# Visiting Seattle / Walla Walla



## fezzy (Dec 11, 2006)

I will be visiting Seattle and Walla Walla in March and looking for tips on weather and good riding locations. I could bring the road or mountain bike if either is significantly better, but would prefer to bring the road bike to get around.


----------



## kreger (Mar 10, 2004)

woah hey, looks like a thread for me. born and raised in walla walla (why the hell are you going?) and currently live in seattle.

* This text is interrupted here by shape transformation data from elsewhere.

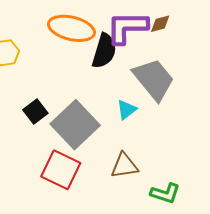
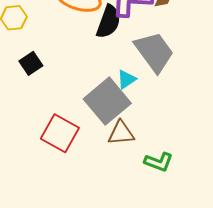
black square: (35, 112) -> (31, 63), moved
gray square: (75, 125) -> (107, 101), moved

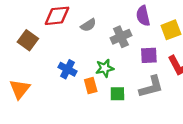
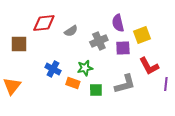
brown square: (28, 40) -> (19, 44), turned -36
purple square: (149, 55) -> (123, 48), moved
orange rectangle: (91, 86) -> (73, 83), turned -56

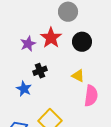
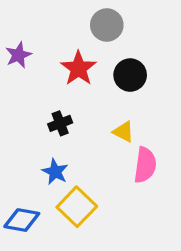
purple star: (28, 44) -> (18, 55), moved
blue star: (24, 89) -> (55, 172), moved

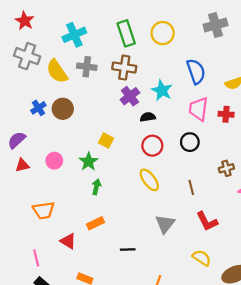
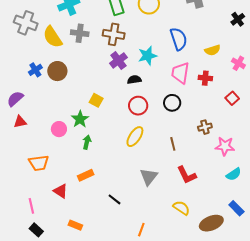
cyan star: (162, 90) -> (147, 56), turned 30
pink circle: (54, 161) -> (59, 129), moved
yellow ellipse: (149, 180) -> (135, 137), turned 70
black line: (128, 250) -> (114, 199), turned 40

id take a road bike, the mountain riding in walla walla is fair to fun, but its a 40 minute drive each way and there can be snow in early march, this is on the south fork of the walla walla river. temps in walla in march are upper 30s at night, some frost and highs in the 50s, hitting 60 is common towards the end of the month, always a chance for rain. not a bad time to be there.

the town of walla walla is pretty flat. one of the nice things about walla walla, is that they grow a good deal of wheat, onions, and recently we fancy ourselves a wine growing region. the roads around the fields and vineyards, particularly eastish of town, are all decently paved and rarely used. the scenery might get old, but if youre used to something else it could be perceived as pretty. west and north its a bunch of flat, small rollers, banjo music. in the south and west the farms give way to the blue mountains, so were talking flats, to rollers into some good climbing. id be more than happy to help you with a biking route, how far? you gotta be aware though, this isnt really bike friendly territory. the locals just arent used to sharing the road, some are dumb about it. i used to get calls of 'get off the road moran' and 'get a cur hippy' never anything thrown or any brushes. a friend of the families was killed last year when a truck didnt give her or her group enough room.

seattle has some decent biking once you get out of the city, well and mercer island can be nice. there is a pretty good mut (way busy on the weekend) that leads north along the lake and is a great gateway to all sorts of rides. 

where do you live now?

hope that helps.


----------



## DaveT (Feb 12, 2004)

Wet, wet and wet. Bring a rain bike.


----------



## fezzy (Dec 11, 2006)

Looks like I won't be able to bring my bike after all, but I do have 1 day of down time in Walla Walla. Anybody know of a shop that rents bikes in the area?


----------



## DaveT (Feb 12, 2004)

fezzy said:


> Looks like I won't be able to bring my bike after all, but I do have 1 day of down time in Walla Walla. Anybody know of a shop that rents bikes in the area?


Don't rent a bike. Spend your free time visiting some of the fabulous wineries there.
http://www.winesnw.com/walla.html


----------



## fezzy (Dec 11, 2006)

I actually will be visiting the wineries. I will be speaking to a group of winemakers and industry people on harnessing the web for their businesses, and have some tours scheduled for my off day. I was just hoping to get some exercise in also.


----------



## kreger (Mar 10, 2004)

what wine people are you talking to? a bunch of the people i went to high school with are involved in wineries, and my mom cleans a fair number of the wine makers teeth, it is a small town like that.

i think your best bet is velocity bike shop, its downtown and the times ive been in there the owners shop employees all seemed cool, dont know if they rent. but here is the contact info:

Velo City Bike Shop
509-525-4949 
15 S Spokane St, Walla Walla, WA 99362 

good luck


----------